── Raw data

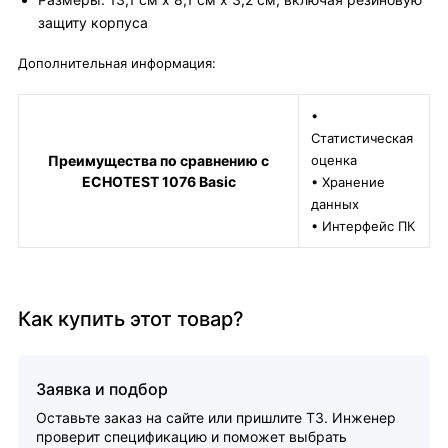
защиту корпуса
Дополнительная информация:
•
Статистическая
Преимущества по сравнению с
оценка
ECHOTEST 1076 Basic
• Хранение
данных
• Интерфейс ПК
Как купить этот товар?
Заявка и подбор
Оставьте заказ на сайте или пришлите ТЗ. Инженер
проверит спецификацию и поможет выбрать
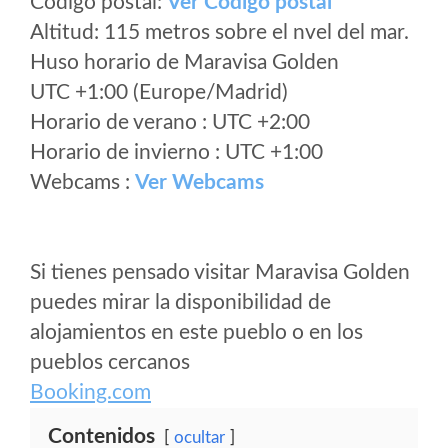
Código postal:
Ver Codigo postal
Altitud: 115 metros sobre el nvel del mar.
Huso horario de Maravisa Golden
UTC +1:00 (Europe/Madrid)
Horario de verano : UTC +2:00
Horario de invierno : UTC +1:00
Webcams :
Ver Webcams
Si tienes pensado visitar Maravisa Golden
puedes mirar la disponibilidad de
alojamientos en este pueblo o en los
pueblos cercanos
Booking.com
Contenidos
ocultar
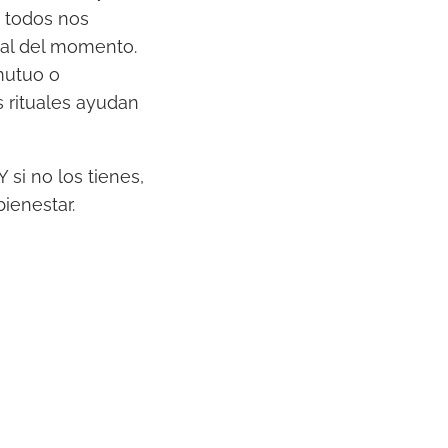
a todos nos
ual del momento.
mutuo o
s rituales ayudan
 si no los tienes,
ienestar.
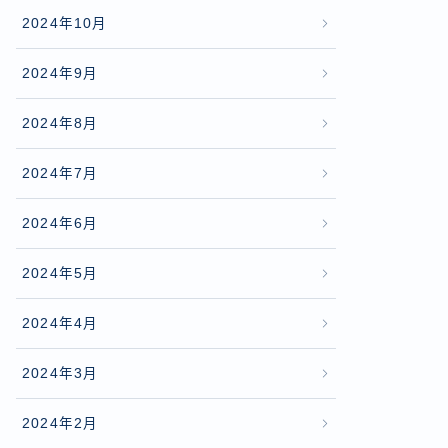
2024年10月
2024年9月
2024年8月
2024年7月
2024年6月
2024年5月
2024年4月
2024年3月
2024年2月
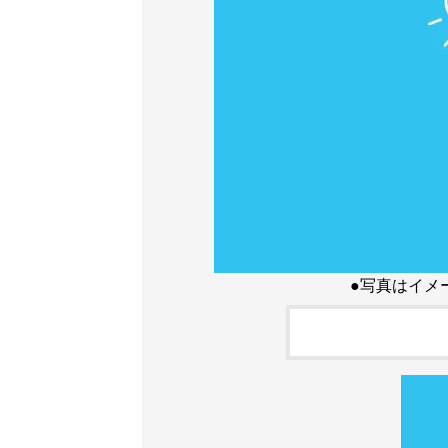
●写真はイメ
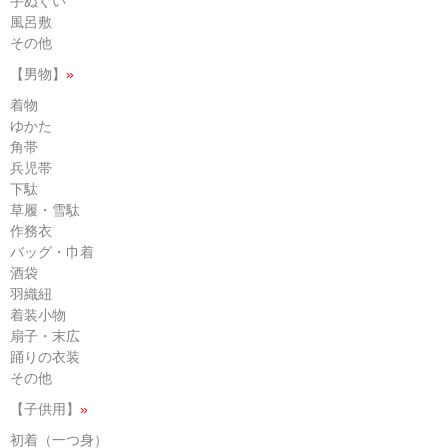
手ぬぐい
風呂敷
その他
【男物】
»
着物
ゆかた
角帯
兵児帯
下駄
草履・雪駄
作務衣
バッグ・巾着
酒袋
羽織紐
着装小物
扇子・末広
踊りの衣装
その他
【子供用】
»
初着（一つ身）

────

--- Task directions ---
For each line above that includes "tienes", copy the line.

--- Solution for this exercise ---
Si tienes pensado visitar Maravisa Golden
 si no los tienes,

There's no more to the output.